Work required. So that the copy matches the original, retype each line of the material below exactly.

Entries provided below:

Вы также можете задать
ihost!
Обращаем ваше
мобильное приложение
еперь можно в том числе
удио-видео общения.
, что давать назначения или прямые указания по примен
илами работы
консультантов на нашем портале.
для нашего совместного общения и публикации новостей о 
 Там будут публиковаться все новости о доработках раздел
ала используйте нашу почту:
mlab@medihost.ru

End of Entries provided.

Result of this exercise.
Вы также можете задать
ihost!
Обращаем ваше
мобильное приложение
еперь можно в том числе
удио-видео общения.
, что давать назначения или прямые указания по примен
илами работы
консультантов на нашем портале.
для нашего совместного общения и публикации новостей о 
 Там будут публиковаться все новости о доработках раздел
ала используйте нашу почту:
mlab@medihost.ru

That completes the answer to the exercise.